* _Assignment_
Locate the word "verwendet" in the entries below, then gather every line that holds it.

Dataset entries:
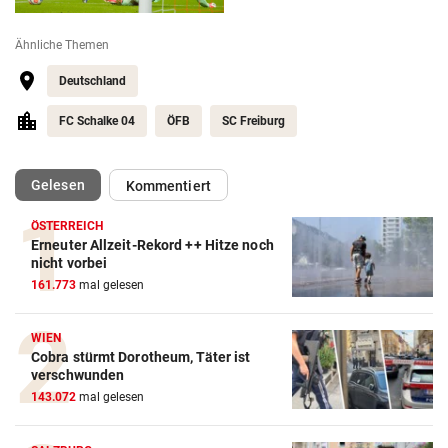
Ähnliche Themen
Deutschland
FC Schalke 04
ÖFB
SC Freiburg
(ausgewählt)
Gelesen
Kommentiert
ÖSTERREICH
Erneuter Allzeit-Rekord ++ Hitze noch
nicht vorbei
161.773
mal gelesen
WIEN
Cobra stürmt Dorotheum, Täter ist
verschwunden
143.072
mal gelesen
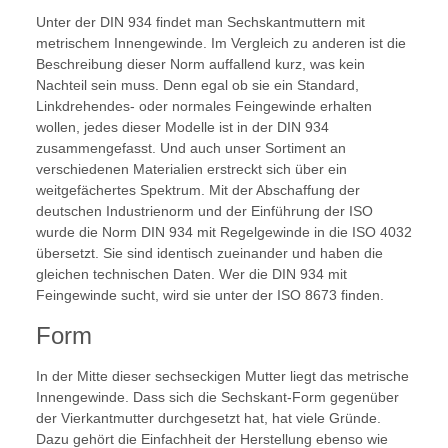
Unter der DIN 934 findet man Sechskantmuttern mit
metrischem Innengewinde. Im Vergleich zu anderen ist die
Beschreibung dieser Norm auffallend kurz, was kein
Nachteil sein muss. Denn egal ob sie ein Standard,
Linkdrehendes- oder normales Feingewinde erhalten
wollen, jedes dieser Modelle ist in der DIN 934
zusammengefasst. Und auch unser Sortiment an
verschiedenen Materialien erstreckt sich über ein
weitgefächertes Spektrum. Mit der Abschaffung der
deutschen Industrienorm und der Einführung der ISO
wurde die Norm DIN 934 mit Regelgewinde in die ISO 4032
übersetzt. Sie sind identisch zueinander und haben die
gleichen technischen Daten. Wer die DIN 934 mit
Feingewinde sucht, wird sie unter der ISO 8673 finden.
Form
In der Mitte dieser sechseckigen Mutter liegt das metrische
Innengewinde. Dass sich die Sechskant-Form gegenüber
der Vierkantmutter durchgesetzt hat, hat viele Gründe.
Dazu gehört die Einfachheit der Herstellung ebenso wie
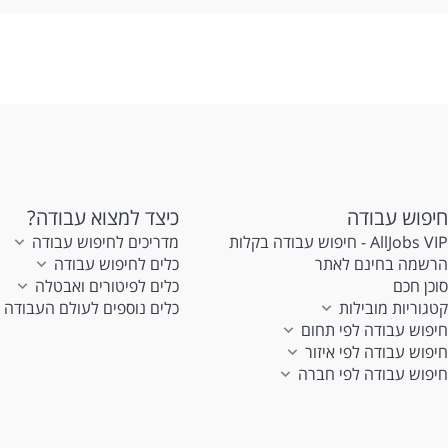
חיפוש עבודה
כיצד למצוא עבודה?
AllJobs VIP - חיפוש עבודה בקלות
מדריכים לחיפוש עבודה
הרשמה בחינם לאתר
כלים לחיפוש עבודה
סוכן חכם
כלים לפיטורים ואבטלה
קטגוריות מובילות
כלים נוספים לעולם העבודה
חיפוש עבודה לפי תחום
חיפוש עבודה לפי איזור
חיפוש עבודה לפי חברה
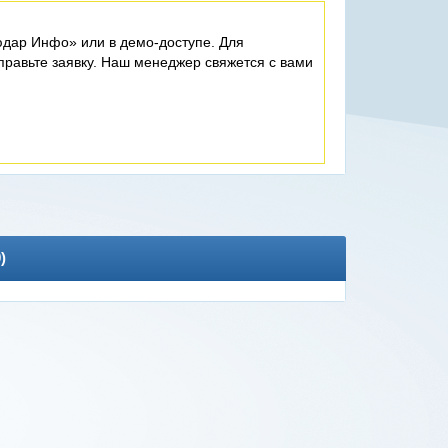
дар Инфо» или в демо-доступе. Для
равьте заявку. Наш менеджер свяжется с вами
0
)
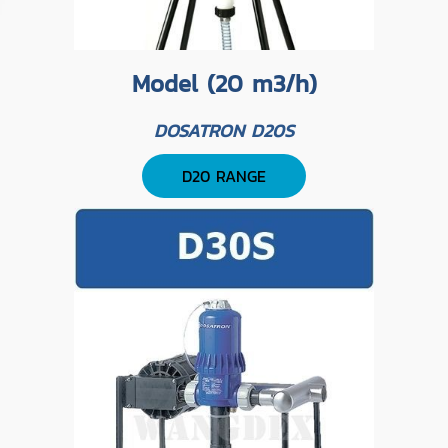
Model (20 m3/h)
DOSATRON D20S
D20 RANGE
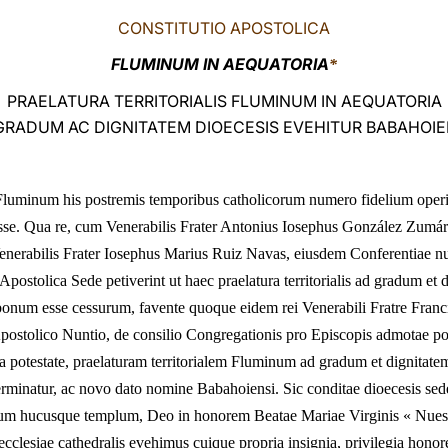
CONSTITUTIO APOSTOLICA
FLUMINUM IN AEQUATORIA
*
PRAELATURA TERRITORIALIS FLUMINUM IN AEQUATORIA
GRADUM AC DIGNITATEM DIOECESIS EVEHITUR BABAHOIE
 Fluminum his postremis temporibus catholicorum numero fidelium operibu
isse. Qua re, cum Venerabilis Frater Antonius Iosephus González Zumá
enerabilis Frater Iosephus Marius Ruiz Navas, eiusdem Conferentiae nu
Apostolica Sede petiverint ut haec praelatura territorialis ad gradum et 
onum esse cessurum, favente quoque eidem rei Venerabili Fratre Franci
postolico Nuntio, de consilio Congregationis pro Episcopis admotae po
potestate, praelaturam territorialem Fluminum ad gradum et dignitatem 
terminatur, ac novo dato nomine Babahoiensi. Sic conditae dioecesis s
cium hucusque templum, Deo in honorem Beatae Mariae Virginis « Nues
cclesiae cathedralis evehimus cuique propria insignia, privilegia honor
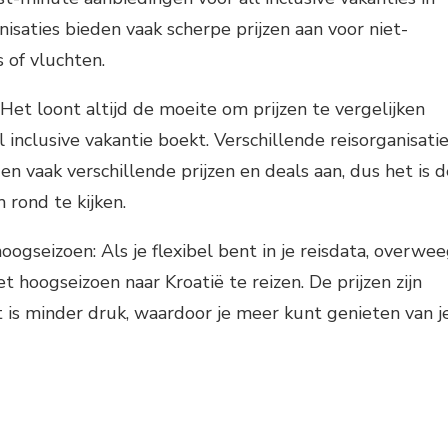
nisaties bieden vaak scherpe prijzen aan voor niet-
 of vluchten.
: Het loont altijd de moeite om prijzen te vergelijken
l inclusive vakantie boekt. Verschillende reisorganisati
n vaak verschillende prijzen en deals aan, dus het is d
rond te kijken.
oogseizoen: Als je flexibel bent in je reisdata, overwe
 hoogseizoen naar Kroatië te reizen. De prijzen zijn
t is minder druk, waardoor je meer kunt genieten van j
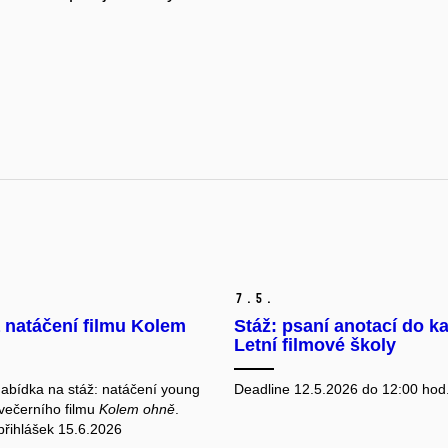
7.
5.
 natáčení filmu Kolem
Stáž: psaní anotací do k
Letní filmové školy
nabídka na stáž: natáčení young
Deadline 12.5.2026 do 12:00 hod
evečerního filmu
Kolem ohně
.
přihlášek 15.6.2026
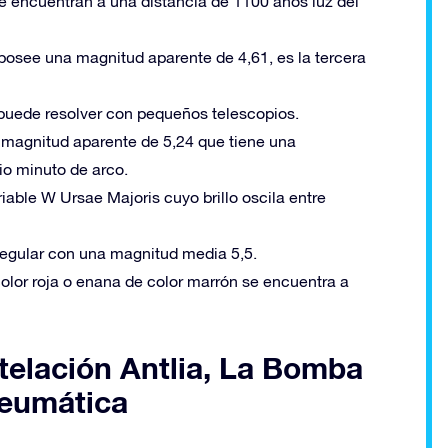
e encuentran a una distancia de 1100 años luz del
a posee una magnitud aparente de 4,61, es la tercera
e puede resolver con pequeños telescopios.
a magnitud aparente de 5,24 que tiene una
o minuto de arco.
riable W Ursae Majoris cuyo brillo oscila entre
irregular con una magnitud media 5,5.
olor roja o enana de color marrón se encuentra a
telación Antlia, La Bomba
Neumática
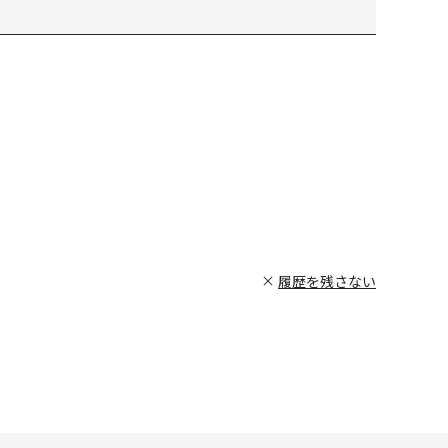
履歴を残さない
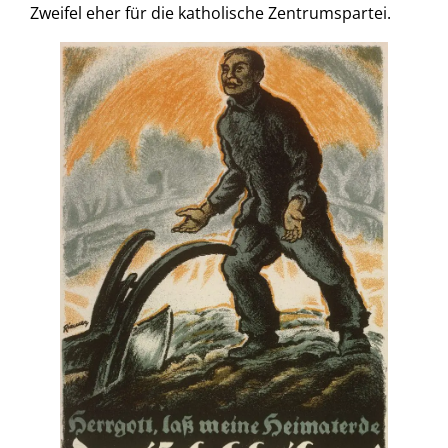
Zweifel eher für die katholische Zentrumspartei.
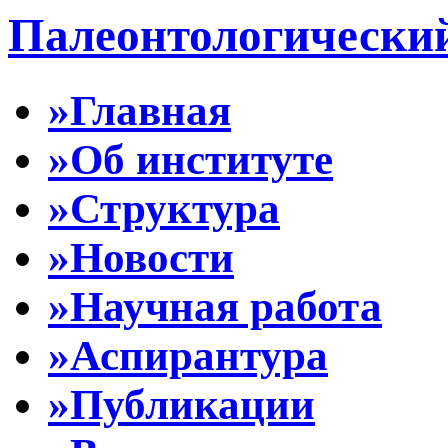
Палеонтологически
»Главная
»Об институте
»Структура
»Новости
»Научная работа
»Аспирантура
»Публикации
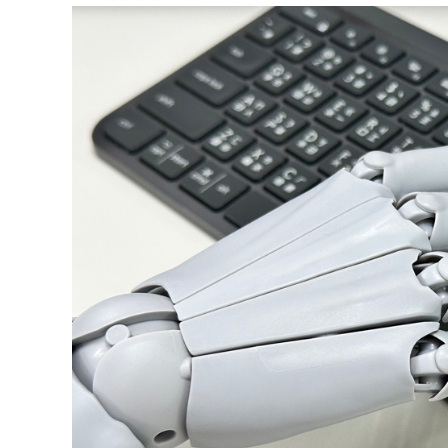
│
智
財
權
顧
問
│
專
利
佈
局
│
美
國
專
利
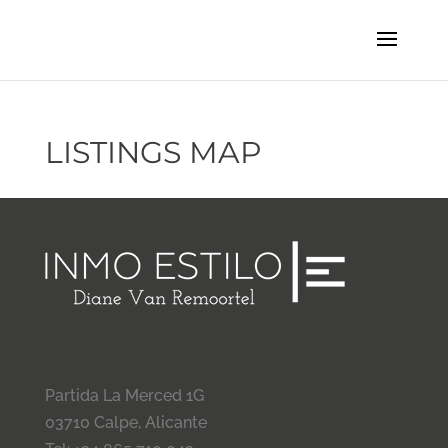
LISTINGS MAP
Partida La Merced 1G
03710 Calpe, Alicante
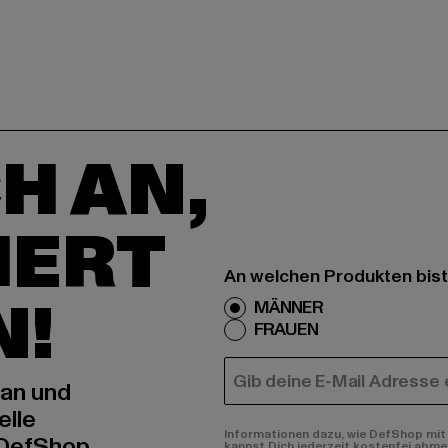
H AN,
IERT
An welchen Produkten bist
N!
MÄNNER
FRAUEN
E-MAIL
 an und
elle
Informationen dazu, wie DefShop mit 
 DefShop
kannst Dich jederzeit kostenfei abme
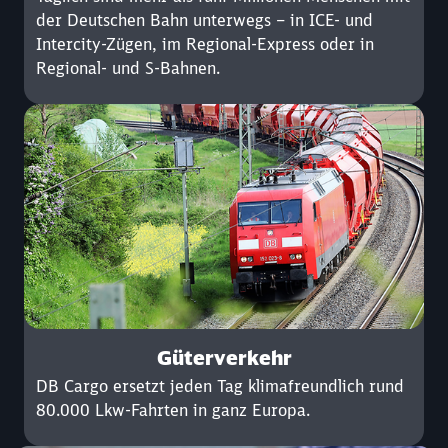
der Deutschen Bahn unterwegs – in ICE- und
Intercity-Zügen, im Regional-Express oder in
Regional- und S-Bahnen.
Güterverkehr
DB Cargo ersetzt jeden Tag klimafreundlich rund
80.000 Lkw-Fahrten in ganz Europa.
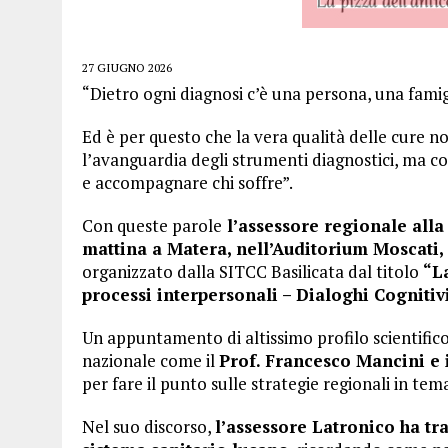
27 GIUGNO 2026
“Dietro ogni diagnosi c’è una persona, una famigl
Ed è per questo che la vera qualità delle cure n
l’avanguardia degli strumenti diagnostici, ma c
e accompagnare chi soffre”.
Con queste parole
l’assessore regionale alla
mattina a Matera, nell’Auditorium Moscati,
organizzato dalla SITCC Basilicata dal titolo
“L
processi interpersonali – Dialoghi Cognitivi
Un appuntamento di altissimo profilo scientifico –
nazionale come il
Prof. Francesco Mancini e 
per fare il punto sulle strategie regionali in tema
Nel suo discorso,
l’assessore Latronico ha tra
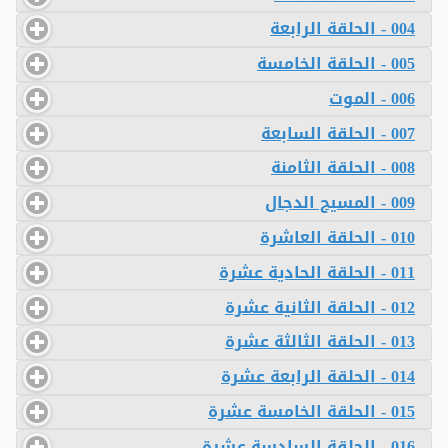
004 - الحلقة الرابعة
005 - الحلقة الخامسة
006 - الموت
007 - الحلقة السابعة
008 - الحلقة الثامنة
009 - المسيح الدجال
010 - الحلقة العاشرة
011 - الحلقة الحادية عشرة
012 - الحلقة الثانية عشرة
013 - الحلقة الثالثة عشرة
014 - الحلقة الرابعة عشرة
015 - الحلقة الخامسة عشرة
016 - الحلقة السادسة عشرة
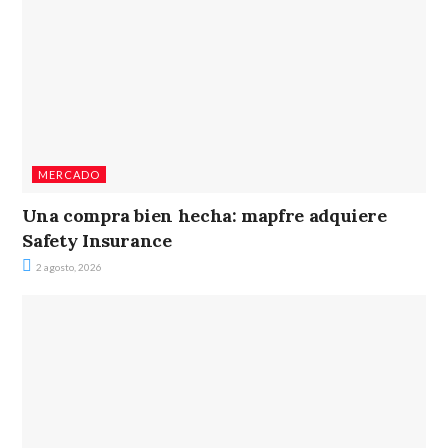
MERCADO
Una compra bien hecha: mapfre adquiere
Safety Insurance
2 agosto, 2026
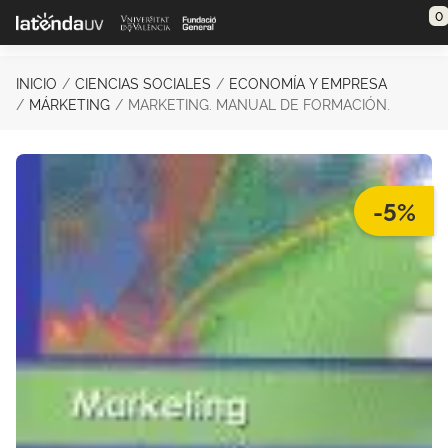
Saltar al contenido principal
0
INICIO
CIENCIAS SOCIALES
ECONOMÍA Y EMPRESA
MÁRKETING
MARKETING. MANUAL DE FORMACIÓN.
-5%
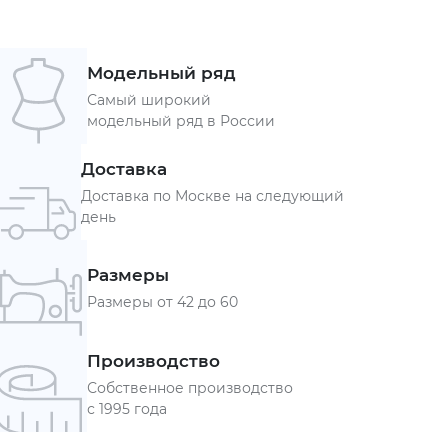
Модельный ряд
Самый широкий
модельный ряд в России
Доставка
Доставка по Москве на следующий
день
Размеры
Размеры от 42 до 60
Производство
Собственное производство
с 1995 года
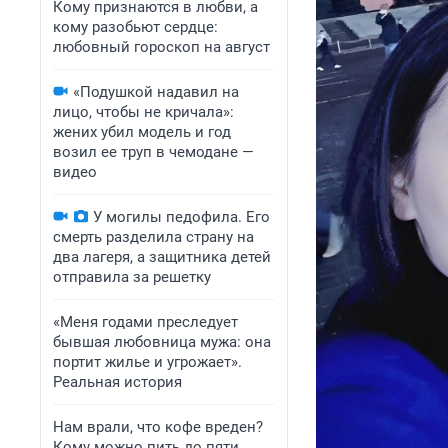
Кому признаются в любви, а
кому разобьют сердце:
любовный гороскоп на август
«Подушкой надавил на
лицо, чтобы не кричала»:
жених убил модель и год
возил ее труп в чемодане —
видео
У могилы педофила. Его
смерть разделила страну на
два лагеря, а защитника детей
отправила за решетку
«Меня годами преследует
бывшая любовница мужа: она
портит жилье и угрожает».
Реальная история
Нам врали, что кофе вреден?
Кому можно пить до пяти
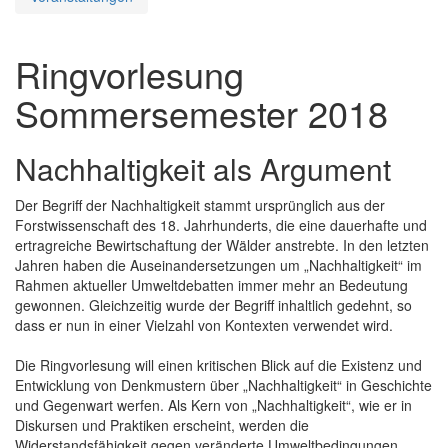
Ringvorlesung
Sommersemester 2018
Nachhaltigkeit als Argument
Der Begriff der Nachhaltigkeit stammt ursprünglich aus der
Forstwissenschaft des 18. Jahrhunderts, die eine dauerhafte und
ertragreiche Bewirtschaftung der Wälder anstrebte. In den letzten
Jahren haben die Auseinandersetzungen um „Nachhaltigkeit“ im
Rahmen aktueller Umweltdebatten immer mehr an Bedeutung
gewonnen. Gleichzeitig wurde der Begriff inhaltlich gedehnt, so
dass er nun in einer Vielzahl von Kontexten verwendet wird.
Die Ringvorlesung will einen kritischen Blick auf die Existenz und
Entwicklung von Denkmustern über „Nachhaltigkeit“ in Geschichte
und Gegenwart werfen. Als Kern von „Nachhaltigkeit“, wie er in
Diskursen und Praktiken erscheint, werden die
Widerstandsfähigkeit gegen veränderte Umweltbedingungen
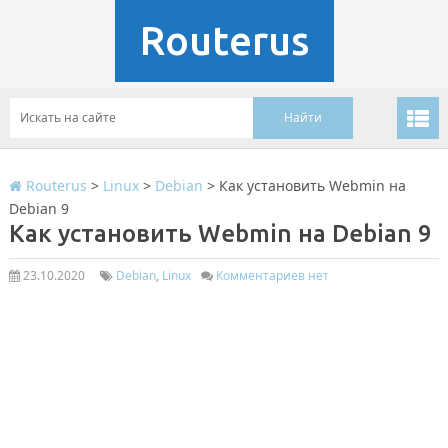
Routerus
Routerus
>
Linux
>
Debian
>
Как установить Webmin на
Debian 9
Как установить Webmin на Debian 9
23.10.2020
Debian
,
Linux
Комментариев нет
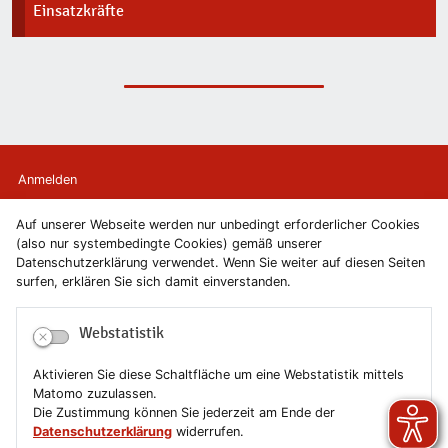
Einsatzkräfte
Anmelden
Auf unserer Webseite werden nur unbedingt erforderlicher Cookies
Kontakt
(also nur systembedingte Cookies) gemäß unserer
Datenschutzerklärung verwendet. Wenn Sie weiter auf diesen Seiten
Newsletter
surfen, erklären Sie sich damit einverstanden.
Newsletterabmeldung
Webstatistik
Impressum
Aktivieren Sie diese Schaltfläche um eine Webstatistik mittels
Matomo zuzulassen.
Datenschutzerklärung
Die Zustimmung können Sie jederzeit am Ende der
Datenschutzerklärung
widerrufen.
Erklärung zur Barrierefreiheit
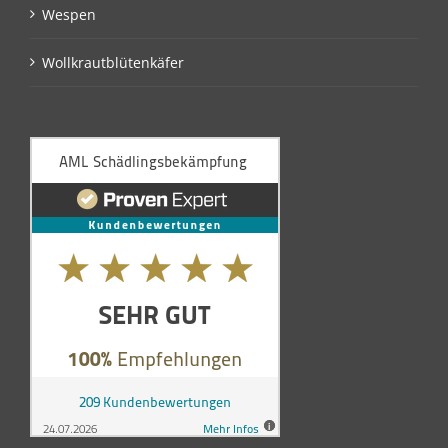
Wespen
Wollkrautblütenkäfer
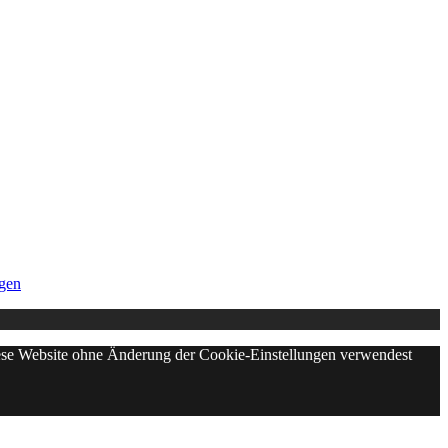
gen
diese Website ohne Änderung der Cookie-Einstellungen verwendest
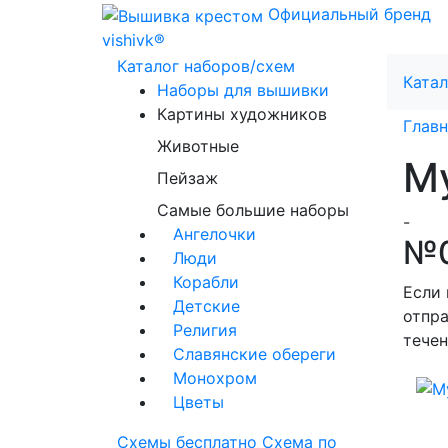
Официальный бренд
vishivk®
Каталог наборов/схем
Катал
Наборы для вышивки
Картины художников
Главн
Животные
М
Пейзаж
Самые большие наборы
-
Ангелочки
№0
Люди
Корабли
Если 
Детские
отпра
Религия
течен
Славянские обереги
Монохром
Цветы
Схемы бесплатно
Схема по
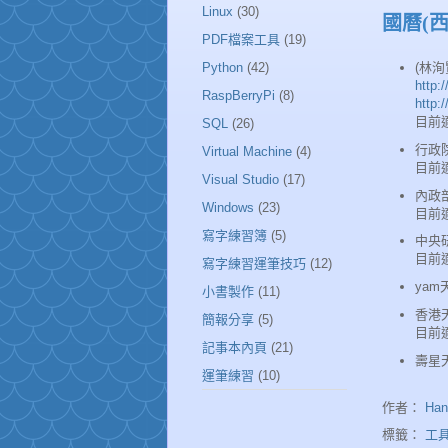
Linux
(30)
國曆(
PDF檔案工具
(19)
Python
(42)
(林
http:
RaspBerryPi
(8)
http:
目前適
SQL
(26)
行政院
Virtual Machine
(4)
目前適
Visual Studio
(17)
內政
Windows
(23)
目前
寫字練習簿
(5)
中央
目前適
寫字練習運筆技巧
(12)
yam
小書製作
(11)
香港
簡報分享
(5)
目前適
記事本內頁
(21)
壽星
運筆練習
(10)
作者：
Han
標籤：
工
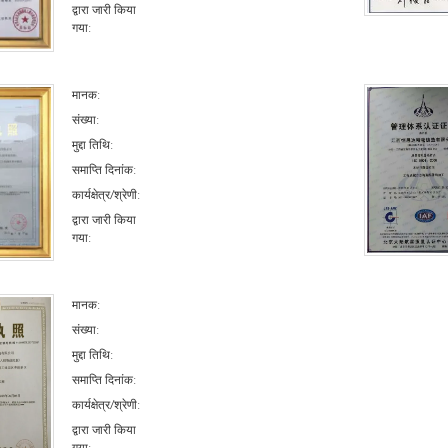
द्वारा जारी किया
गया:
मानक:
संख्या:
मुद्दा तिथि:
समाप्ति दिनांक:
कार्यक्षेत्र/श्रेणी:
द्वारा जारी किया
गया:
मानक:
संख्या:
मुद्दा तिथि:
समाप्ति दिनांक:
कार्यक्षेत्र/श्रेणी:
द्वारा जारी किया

* _Answer to this problem_
dass er nun in einer Vielzahl von Kontexten verwendet wird.
Datenschutzerklärung verwendet. Wenn Sie weiter auf diesen Seiten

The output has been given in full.